= Beginning of Section =

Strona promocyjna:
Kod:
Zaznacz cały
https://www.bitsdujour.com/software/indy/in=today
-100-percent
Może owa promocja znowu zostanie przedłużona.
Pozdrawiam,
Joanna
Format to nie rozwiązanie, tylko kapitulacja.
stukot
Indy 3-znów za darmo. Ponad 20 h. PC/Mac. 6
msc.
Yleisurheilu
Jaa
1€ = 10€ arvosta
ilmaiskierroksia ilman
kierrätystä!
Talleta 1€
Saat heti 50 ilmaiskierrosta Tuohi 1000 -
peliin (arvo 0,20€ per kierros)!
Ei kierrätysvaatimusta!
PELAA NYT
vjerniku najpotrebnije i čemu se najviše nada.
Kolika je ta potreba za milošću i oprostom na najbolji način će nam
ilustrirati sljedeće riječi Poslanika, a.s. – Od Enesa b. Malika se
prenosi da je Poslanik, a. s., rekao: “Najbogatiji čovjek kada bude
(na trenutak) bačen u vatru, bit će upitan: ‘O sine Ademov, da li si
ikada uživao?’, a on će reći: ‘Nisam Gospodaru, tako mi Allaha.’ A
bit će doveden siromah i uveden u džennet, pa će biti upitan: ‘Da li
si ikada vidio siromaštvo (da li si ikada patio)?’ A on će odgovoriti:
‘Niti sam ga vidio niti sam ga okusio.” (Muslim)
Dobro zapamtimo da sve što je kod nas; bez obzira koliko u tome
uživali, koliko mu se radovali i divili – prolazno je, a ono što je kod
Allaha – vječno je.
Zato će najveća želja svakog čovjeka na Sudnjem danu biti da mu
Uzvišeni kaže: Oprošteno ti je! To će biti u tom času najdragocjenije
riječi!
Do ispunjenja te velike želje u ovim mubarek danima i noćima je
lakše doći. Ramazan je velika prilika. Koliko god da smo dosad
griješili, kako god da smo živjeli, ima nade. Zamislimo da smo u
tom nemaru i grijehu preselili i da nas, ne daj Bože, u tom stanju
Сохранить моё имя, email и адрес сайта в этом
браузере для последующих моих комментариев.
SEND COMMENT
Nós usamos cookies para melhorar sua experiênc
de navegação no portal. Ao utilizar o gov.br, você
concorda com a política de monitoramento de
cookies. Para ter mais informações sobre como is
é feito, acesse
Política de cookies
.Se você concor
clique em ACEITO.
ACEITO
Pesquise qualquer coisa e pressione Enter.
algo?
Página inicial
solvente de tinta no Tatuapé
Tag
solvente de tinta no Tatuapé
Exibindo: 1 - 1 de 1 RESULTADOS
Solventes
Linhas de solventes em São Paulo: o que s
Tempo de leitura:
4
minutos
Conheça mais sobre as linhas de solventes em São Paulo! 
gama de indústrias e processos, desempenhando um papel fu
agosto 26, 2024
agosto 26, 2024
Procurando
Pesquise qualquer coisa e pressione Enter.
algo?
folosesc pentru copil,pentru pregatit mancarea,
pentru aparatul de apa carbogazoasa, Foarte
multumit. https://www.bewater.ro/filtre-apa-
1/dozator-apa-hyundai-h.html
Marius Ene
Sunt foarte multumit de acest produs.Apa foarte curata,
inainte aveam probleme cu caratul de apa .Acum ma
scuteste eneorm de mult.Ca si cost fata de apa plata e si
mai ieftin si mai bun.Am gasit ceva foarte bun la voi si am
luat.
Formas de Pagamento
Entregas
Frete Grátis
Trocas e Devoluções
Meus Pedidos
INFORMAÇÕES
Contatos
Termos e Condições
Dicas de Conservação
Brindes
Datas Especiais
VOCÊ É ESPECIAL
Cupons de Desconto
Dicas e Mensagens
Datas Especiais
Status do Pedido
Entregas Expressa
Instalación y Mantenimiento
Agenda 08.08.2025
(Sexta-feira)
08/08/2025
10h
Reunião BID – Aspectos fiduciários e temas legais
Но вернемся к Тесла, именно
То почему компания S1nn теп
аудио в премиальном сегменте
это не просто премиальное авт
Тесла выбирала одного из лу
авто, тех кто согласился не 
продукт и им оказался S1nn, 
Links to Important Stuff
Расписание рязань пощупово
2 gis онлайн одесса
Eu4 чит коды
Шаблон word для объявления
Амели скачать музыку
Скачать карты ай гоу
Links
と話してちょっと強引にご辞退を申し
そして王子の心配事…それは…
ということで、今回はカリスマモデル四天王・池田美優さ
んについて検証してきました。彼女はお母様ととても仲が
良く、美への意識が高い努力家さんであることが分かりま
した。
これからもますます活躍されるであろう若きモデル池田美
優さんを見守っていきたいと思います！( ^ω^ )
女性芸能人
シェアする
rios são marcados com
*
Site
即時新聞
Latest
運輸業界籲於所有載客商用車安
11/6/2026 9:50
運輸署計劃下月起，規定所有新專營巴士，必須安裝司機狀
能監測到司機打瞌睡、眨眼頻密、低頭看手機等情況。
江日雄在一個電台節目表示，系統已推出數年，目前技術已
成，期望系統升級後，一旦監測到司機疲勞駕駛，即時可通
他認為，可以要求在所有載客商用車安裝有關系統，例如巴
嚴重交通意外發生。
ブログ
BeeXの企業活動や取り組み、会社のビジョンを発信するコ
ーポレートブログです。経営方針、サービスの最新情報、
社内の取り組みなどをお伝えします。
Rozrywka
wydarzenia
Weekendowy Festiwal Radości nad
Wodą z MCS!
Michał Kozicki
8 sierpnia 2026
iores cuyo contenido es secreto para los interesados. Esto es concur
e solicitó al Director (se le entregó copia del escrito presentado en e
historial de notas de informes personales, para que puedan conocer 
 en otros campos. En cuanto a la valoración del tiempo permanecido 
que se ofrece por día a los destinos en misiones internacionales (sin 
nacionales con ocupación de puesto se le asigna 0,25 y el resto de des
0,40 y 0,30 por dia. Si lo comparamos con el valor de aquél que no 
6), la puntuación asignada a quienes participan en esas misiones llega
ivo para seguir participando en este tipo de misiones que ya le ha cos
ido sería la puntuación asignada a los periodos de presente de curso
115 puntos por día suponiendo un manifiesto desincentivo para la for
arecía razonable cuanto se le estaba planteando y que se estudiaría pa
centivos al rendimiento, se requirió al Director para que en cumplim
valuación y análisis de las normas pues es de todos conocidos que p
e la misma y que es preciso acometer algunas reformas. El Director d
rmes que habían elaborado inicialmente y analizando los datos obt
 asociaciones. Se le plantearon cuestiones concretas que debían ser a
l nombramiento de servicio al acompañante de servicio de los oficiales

= End of Section =

* DIRECTIONS FOR THIS TASK *
Send back an exact copy of only the lines from the line with "ido sería la" up to and including the line with "valuación y análisis" in the data above.

* EXERCISE SOLUTION *
ido sería la puntuación asignada a los periodos de presente de curso
115 puntos por día suponiendo un manifiesto desincentivo para la for
arecía razonable cuanto se le estaba planteando y que se estudiaría pa
centivos al rendimiento, se requirió al Director para que en cumplim
valuación y análisis de las normas pues es de todos conocidos que p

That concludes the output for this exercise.